When running the server directly (e.g., using npx mcp-qdrant-docs or npm run dev --), you can use the following command-line options. These options override corresponding environment variables if both are set.

--start-url <url> or -s <url>:
- Required (if DOCS_URL env var is not set).
- The starting URL of the website to scrape.
- Overrides the DOCS_URL environment variable.
--limit <number> or -l <number>:
- Maximum number of pages to scrape.
- Default: 300.
--match <pattern> or -m <pattern>:
- URL path patterns (prefix match) to limit scraping. Can be specified multiple times.
- Example: --match /docs/ --match /api/
- Default: Scrapes all pages under the start-url domain.
--force-reindex:
- Force re-scraping and re-indexing even if the Qdrant collection already exists.
- Default: false.
--collection-name <name> or -c <name>:
- Base name for the Qdrant collection. The final collection name will be <base_name>-<sanitized_hostname>.
- Overrides the COLLECTION_NAME environment variable.
- Default: docs-collection.
--qdrant-url <url>:
- URL of the Qdrant instance.
- Overrides the QDRANT_URL environment variable.
- Default: http://localhost:6333.
--embedding-model <model_name>:
- Name of the sentence transformer model to use for embeddings (from Hugging Face or local).
- Overrides the EMBEDDING_MODEL environment variable.
- Default: Xenova/all-MiniLM-L6-v2.
--debug:
- Enable detailed debug logging.
- Overrides the DEBUG environment variable (if set to true).
- Default: false.
--help or -h:
- Show the help message listing all options.

Example using command-line options:

npx @kazuph/mcp-qdrant-docs --start-url https://example-docs.com/ --collection-name my-docs --limit 50 --debug

Configuration Priority:

The server uses the following priority for settings:

Command-line arguments: (e.g., --start-url, --collection-name) - Highest priority.
Environment variables: (e.g., DOCS_URL, COLLECTION_NAME) - Used if command-line arguments are not provided.
Default values: (Defined within the code) - Lowest priority.

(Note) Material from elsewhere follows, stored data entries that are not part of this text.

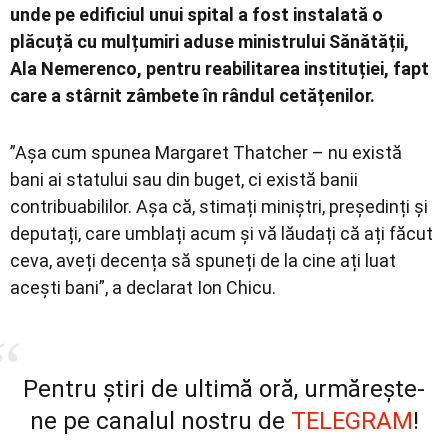
unde pe edificiul unui spital a fost instalată o
plăcuță cu mulțumiri aduse ministrului Sănătății,
Ala Nemerenco, pentru reabilitarea instituției, fapt
care a stârnit zâmbete în rândul cetățenilor.
”Așa cum spunea Margaret Thatcher – nu există
bani ai statului sau din buget, ci există banii
contribuabililor. Așa că, stimați miniștri, președinți și
deputați, care umblați acum și vă lăudați că ați făcut
ceva, aveți decența să spuneți de la cine ați luat
acești bani”, a declarat Ion Chicu.
Pentru știri de ultimă oră, urmărește-
ne pe canalul nostru de
TELEGRAM
!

Example: Adding React Router Documentation

To add a server instance specifically for querying React Router documentation, add the following entry to your mcpServers configuration (e.g., in claude_desktop_config.json):

{
  "mcpServers": {
    // ... other servers ...
    "react-router-docs": {
      "command": "npx", // Or the direct path if not installed globally
      "args": [
        "@kazuph/mcp-qdrant-docs"
        // No need to specify --start-url etc. if using env vars
      ],
      "env": {
        "DOCS_URL": "https://reactrouter.com/",
        "QDRANT_URL": "http://your-qdrant-instance:6333", // Replace with your Qdrant URL
        "COLLECTION_NAME": "react-router-docs", // Base name, will become 'react-router-docs-reactrouter_com'
        "EMBEDDING_MODEL": "sentence-transformers/all-MiniLM-L6-v2" // Or your preferred model
        // "DEBUG": "true" // Enable debug logs if needed
      }
    }
    // ... other servers ...
  }
}

Resulting Tool:

Once this server instance is running and connected to your MCP client, it will provide a tool named similar to ask_reactrouter_docs (not ask_reactrouter_com_docs).

Tool Name: ask_<doc name>_docs (e.g., ask_reactrouter_docs)
Description: Ask a question about the content of the site specified by DOCS_URL (or --start-url).
Input: A natural language query about the documentation.

The server will automatically scrape the site (if the collection doesn't exist or --force-reindex is used), index the content into the specified Qdrant collection (react-router-docs-reactrouter_com in this example), and then use the index to answer your queries via the provided tool (ask_reactrouter_docs).